• [DATA EXCERPTS]
[Start of section]

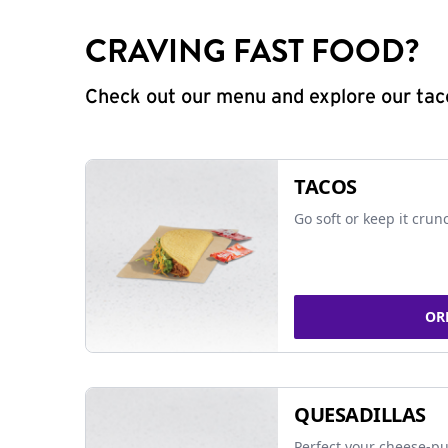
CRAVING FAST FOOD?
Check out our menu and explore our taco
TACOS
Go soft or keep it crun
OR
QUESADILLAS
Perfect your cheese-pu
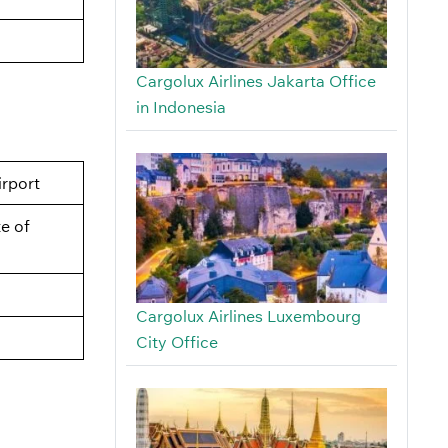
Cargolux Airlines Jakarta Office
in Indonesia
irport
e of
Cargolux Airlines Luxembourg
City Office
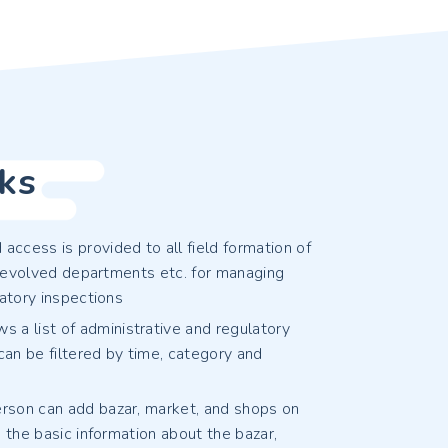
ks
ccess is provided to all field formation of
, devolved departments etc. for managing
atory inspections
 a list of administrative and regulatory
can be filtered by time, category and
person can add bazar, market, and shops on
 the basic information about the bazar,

[End of section]
[Start of section]

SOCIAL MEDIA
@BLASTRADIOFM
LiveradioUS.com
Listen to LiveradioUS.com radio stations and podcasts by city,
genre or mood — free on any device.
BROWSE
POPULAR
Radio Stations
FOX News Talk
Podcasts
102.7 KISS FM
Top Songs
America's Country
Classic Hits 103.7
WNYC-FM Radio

[End of section]

Go over the listing above and copy out each line that includes "Office".

Cargolux Airlines Jakarta Office
City Office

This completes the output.